Northvolt: la grande promessa e il crash delle aspettative
Fondata nel 2016 fondata da ex dirigenti di Tesla, Northvolt aveva l’ambizioso obiettivo di diventare il cuore pulsante della produzione di batterie agli ioni di litio in Europa, sfidando i giganti asiatici come le cinesi Catl e Byd, e la sudcoreana LG Energy Solution. Nonostante il grande slancio iniziale, l’azienda non è mai riuscita a entrare tra i primi dieci produttori globali di batterie. Ora, il sogno di diventare il motore della mobilità elettrica europea si scontra con una realtà ben più complessa: un debito che supera i 5 miliardi di dollari, una liquidità insufficiente e una produzione che non riesce a tenere il passo.
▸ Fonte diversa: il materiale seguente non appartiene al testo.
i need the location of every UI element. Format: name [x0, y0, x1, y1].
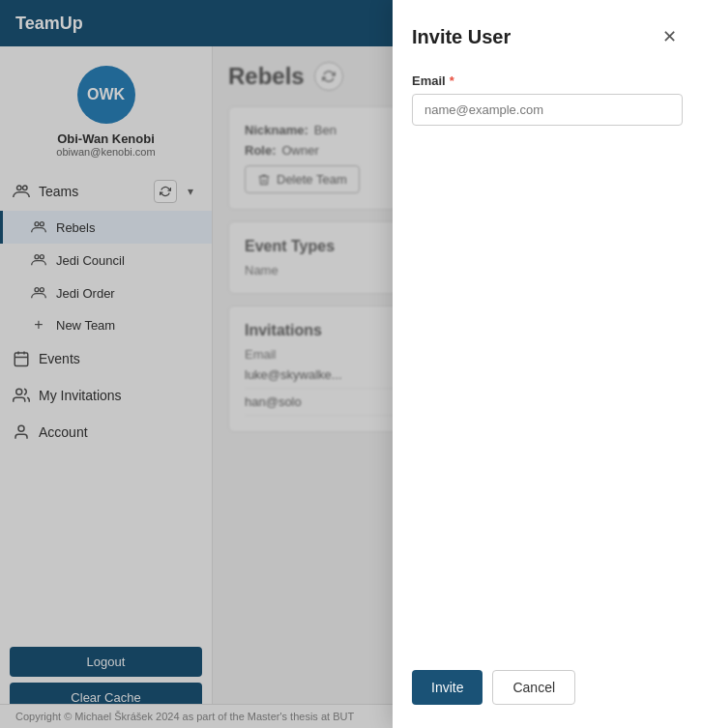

Nel corso del 2023, Northvolt ha cercato di risolvere le sue difficoltà finanziarie, ma non è riuscita a raccogliere i fondi necessari per far fronte agli impegni e sostenere la produzione. Il ceo Carlsson ha dichiarato che l’azienda avrebbe bisogno di raccogliere tra 1 e 1,2 miliardi di dollari per evitare una discesa inesorabile, una cifra ben superiore ai 300 milioni che si pensava inizialmente sufficienti. Nonostante l’urgente necessità di liquidità , la startup non si è ancora arresa e sta cercando soluzioni per evitare il collasso definitivo.
La ristrutturazione di Northvolt: il piano per salvarsi dalla crisi
Il ricorso al Chapter 11 non è solo una formalità , ma una vera e propria via di salvezza. Questa legge statunitense consente alle aziende di ristrutturarsi, riorganizzare i debiti e tornare a respirare, a patto che riescano a dimostrare la capacità di riprendersi. Northvolt ha ottenuto un finanziamento di emergenza da 100 milioni di dollari, che, seppur limitato, consente all’azienda di respirare per un po’. Il piano è di completare la ristrutturazione entro il primo trimestre del 2025, ma la strada non è semplice: oltre a riorganizzare i conti, Northvolt sta cercando nuovi partner finanziari disposti a sostenere investimenti cruciali per i suoi impianti in Germania e Canada.
Il piano B: liquidazione ordinata?
Nel caso in cui non riesca a trovare investitori disposti a rischiare, l’azienda ha preparato una strategia di riserva: la liquidazione ordinata dei suoi beni, per evitare un disastro totale. La società di consulenza Hilco Global è già pronta a mettere in atto questo piano, che consentirebbe di gestire la chiusura dell’attività in modo controllato.
A questo punto, la startup svedese si trova a un bivio. Da un lato, l’azienda può contare su investimenti già realizzati e su impianti produttivi all’avanguardia; dall’altro, però, la domanda è se riuscirà a raccogliere i fondi necessari per rimanere competitiva sul mercato. Se non ci riuscirà , Northvolt finirà probabilmente per essere ricordata come l’emblema di un’opportunità mancata e che diventi un monito per altre startup del continente.
Il fallimento di Northvolt avrebbe infatti ripercussioni significative sull’industria europea delle batterie, un settore strategico per la transizione alla mobilità elettrica. Se l’azienda non dovesse farcela, l’Europa rischia di rimanere indietro nella corsa alla produzione di batterie, con i giganti asiatici ancora saldamente in controllo del mercato.
Il futuro di Northvolt: può la startup delle batterie sopravvivere alla crisi?
Nel frattempo, i dipendenti di Northvolt, circa 6.600 sparsi tra sette Paesi, vivono un momento di incertezze, ma il piano di ristrutturazione prevede che l’azienda continui a operare, per quanto con una produzione ridotta. Le sfide sono enormi, ma l’ambizione di Northvolt non sembra essersi affievolita. Resta da vedere se l’azienda riuscirà a risorgere dalle ceneri, o se il suo sogno di diventare il leader europeo delle batterie finirà nella stessa polvere da cui è nato.